Exercise data START

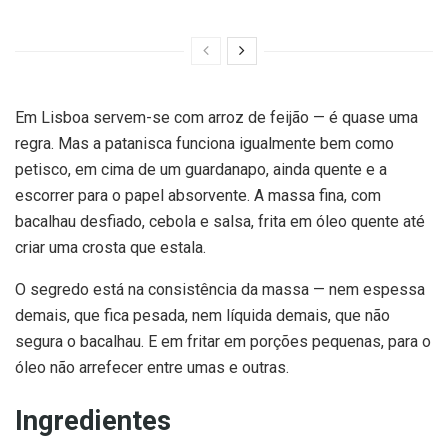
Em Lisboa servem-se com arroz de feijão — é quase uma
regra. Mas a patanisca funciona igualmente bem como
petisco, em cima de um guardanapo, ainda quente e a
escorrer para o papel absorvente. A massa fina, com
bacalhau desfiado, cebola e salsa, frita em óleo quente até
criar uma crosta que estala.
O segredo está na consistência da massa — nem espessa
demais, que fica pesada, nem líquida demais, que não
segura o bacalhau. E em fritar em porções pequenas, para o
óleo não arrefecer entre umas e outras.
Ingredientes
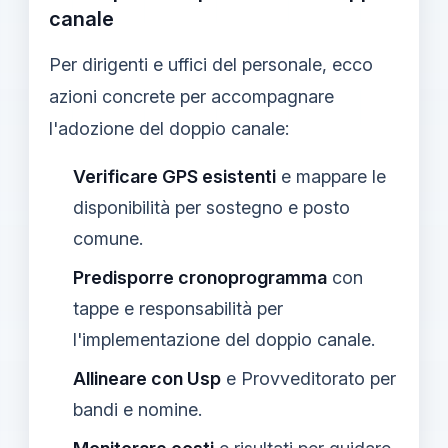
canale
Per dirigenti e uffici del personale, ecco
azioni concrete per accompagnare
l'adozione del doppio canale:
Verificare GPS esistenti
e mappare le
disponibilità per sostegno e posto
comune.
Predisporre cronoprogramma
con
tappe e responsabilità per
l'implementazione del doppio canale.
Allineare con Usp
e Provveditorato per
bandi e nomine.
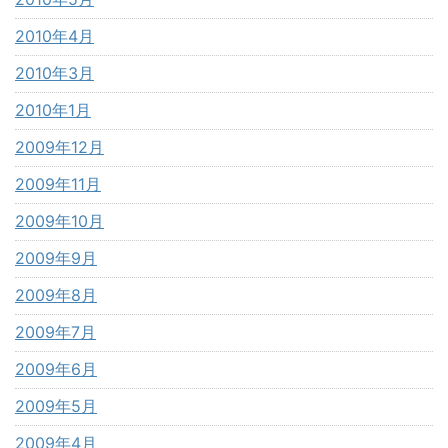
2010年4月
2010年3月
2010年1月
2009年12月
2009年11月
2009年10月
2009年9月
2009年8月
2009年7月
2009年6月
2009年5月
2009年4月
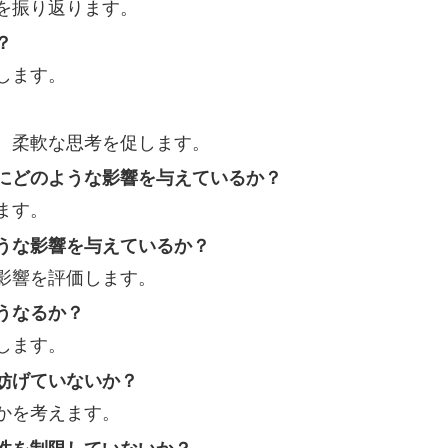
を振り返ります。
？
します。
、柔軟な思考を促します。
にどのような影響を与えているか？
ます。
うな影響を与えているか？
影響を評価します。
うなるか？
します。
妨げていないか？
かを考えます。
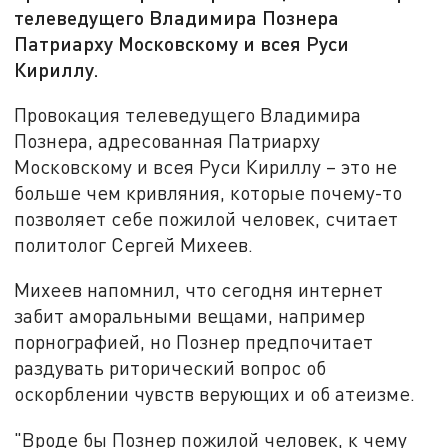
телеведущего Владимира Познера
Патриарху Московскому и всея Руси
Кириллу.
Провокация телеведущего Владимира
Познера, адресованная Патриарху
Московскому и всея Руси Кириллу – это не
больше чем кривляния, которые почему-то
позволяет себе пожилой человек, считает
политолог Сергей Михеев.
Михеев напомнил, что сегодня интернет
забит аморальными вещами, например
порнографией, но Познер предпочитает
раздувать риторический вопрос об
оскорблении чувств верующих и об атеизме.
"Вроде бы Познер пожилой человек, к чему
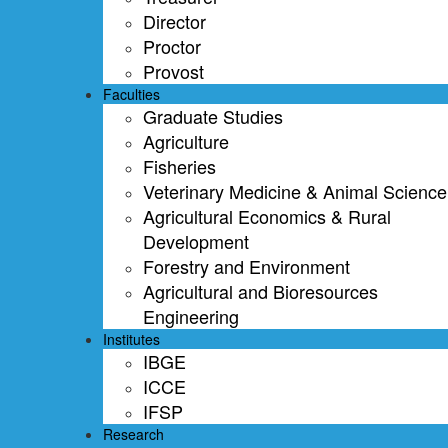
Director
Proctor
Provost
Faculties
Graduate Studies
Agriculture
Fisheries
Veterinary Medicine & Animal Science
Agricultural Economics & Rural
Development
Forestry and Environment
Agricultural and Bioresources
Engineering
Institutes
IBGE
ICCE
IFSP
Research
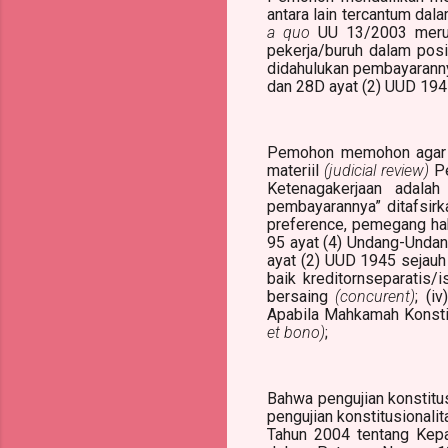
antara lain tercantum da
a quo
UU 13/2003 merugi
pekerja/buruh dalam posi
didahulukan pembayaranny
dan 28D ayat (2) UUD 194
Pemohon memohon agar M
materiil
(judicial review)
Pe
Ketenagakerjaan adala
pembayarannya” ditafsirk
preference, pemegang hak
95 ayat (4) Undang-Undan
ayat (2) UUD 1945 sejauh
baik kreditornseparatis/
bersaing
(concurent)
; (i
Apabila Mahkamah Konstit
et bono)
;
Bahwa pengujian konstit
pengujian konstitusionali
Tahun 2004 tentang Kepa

Exercise data END

Assigned task: When you copy the entries above, keep every word exactly and omit the images.

Your solution:
Em Lisboa servem-se com arroz de feijão — é quase uma
regra. Mas a patanisca funciona igualmente bem como
petisco, em cima de um guardanapo, ainda quente e a
escorrer para o papel absorvente. A massa fina, com
bacalhau desfiado, cebola e salsa, frita em óleo quente até
criar uma crosta que estala.
O segredo está na consistência da massa — nem espessa
demais, que fica pesada, nem líquida demais, que não
segura o bacalhau. E em fritar em porções pequenas, para o
óleo não arrefecer entre umas e outras.
Ingredientes
canale
Per dirigenti e uffici del personale, ecco
azioni concrete per accompagnare
l'adozione del doppio canale:
Verificare GPS esistenti
e mappare le
disponibilità per sostegno e posto
comune.
Predisporre cronoprogramma
con
tappe e responsabilità per
l'implementazione del doppio canale.
Allineare con Usp
e Provveditorato per
bandi e nomine.
2010年4月
2010年3月
2010年1月
2009年12月
2009年11月
2009年10月
2009年9月
2009年8月
2009年7月
2009年6月
2009年5月
2009年4月
を振り返ります。
？
します。
、柔軟な思考を促します。
にどのような影響を与えているか？
ます。
うな影響を与えているか？
影響を評価します。
うなるか？
します。
妨げていないか？
かを考えます。
телеведущего Владимира Познера
Патриарху Московскому и всея Руси
Кириллу.
Провокация телеведущего Владимира
Познера, адресованная Патриарху
Московскому и всея Руси Кириллу – это не
больше чем кривляния, которые почему-то
позволяет себе пожилой человек, считает
политолог Сергей Михеев.
Михеев напомнил, что сегодня интернет
забит аморальными вещами, например
порнографией, но Познер предпочитает
раздувать риторический вопрос об
оскорблении чувств верующих и об атеизме.
"Вроде бы Познер пожилой человек, к чему
Director
Proctor
Provost
Faculties
Graduate Studies
Agriculture
Fisheries
Veterinary Medicine & Animal Science
Agricultural Economics & Rural
Development
Forestry and Environment
Agricultural and Bioresources
Engineering
Institutes
IBGE
ICCE
IFSP
Research
antara lain tercantum da
a quo
UU 13/2003 merugi
pekerja/buruh dalam posi
didahulukan pembayaranny
dan 28D ayat (2) UUD 194
Pemohon memohon agar M
materiil
(judicial review)
Pe
Ketenagakerjaan adala
pembayarannya” ditafsirk
preference, pemegang hak
95 ayat (4) Undang-Undan
ayat (2) UUD 1945 sejauh
baik kreditornseparatis/
bersaing
(concurent)
; (i
Apabila Mahkamah Konstit
et bono)
;
Bahwa pengujian konstit
pengujian konstitusionali
Tahun 2004 tentang Kepa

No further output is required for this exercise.